From Artifact to Workflow Integration
The next step in notebook evolution is bridging the gap between exploration and deployment. Teams need to carry insights from an exploratory notebook into scheduled jobs, APIs, or production models without rewriting code or gluing scripts together. Tracking data lineage and execution history ensures that each run can be traced, validated, and reused.
How Zerve’s Notebook View Fits In
Zerve’s notebook view builds on the original idea of a notebook but adds structure where older tools fall short. Each cell clearly shows its dependencies and outputs, and when code runs, the outputs are stored and shared across collaborators.
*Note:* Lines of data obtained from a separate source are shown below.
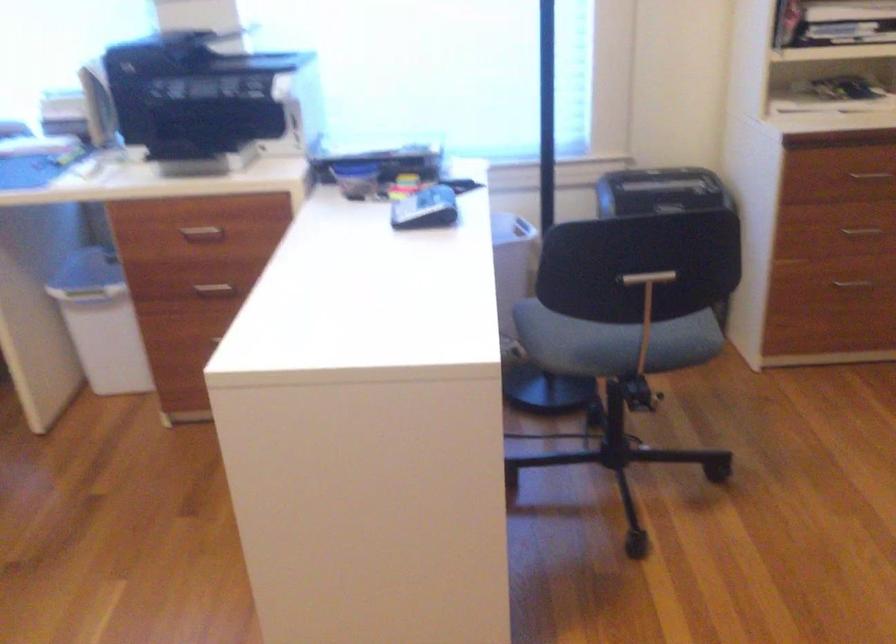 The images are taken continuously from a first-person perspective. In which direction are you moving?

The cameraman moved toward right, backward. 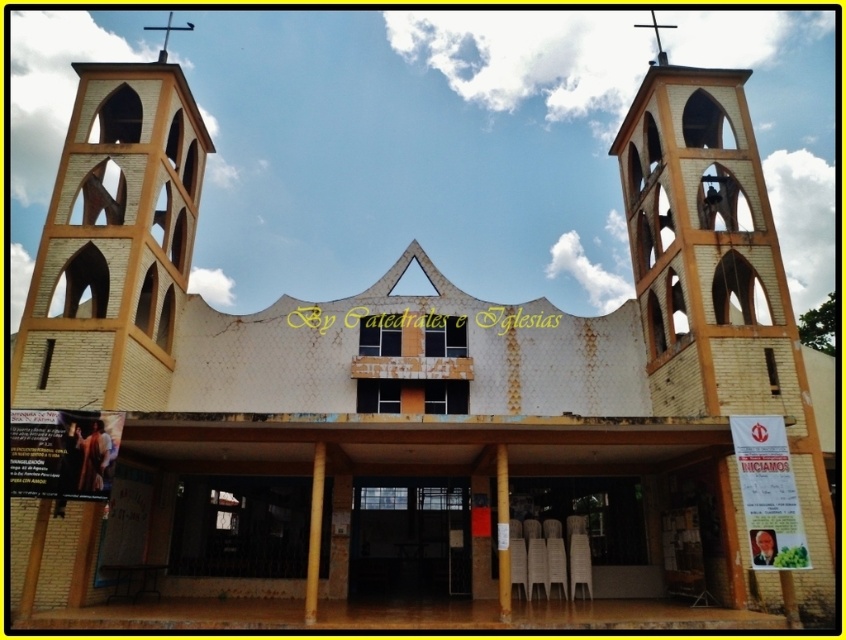 Question: Is yellow brick bell tower at upper center positioned in front of smooth gold cross at upper center?

Choices:
 (A) yes
 (B) no

Answer: (A)

Question: Is yellow brick bell tower at upper center smaller than smooth gold cross at upper center?

Choices:
 (A) no
 (B) yes

Answer: (A)

Question: Is yellow brick bell tower at upper center thinner than smooth gold cross at upper center?

Choices:
 (A) no
 (B) yes

Answer: (A)

Question: Which object appears closest to the camera in this image?

Choices:
 (A) yellow brick bell tower at upper center
 (B) smooth gold cross at upper center

Answer: (A)

Question: Among these points, which one is nearest to the camera?

Choices:
 (A) (144, 72)
 (B) (657, 35)

Answer: (A) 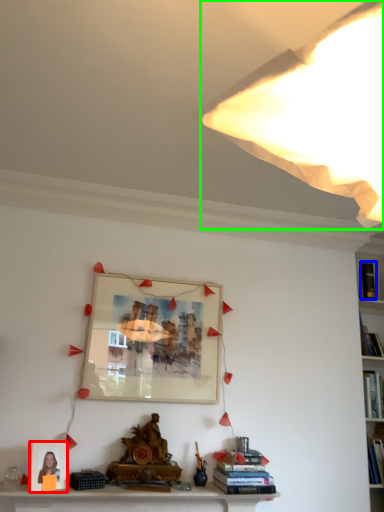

This keeps results consistent and eliminates the hidden state problem that classic notebooks face.
Key Takeaways from the Livestream
- Very little has changed in the notebook space since 2018, with surprisingly little innovation happening in data science coding.
- Hidden state is the core notebook problem, and reactive execution and dependency tracking address it, but introduce significant constraints on the user that many will find unacceptable.
- Developers have a variety of preferences, many of which are idiosyncratic and not related to productivity. Developers tend to prefer how they’ve worked in the past and there’s significant inertia to overcome when it comes to adopting new (and frequently better) technologies.
- There is still skepticism in the development community about the feasibility of productionizing notebooks.
- LLMs may reduce collaboration between developers, but will undoubtedly result in increased collaboration between agent and coder.
- LLMs are also changing the landscape of individual work and nothing will likely stop the impact of coding agents, but likely many improvements in UI/UX will improve the developer experience. This problem isn’t yet solved.
Watch the Replay Now
Watch the full conversation between Greg Michaelson and Joel Grus to see the discussion unfold, with examples of reactive execution, reproducible environments, and what the future of data science notebooks looks like.
FAQs (Frequently Asked Questions)
What are the main limitations of traditional notebooks in AI-first teams?
Traditional notebooks struggle with fragile and inconsistent states, making it difficult to maintain reproducibility and collaboration. Their flexible nature often leads to hidden state problems where code execution order affects results unpredictably.
How does reactive execution improve notebook reliability?
Reactive execution automatically recalculates dependent cells after any upstream change, ensuring consistent runs without manual resets. This approach addresses the hidden state problem by maintaining a clear and accurate execution flow.
What practices help overcome notebook limitations for better team collaboration?
Teams adopt strategies like append-only discipline to maintain a clear timeline, use config-driven experiments to keep notebooks clean, ensure determinism by setting random seeds and locking dependencies, and foster real collaboration through shared context, transparent dependencies, and safe edits.
How do multi-language workflows enhance notebook usability?
By leveraging shared data formats such as Parquet, teams can seamlessly move results between languages like Python, SQL, and R. This supports diverse tasks such as analysis in one language and visualization in another without friction, enabling more flexible workflows.
What is the next evolution step from notebooks as artifacts to integrated workflows?
The evolution involves bridging exploration with deployment by carrying insights from exploratory notebooks into scheduled jobs, APIs, or production models without rewriting code. Tracking data lineage and execution history ensures traceability, validation, and reusability of each run.
How does Zerve's Notebook View address classic notebook challenges?
Zerve’s Notebook View adds structure by clearly showing each cell's dependencies and outputs. It stores outputs upon code execution and shares them across collaborators, eliminating hidden state issues and keeping results consistent for AI-first teams.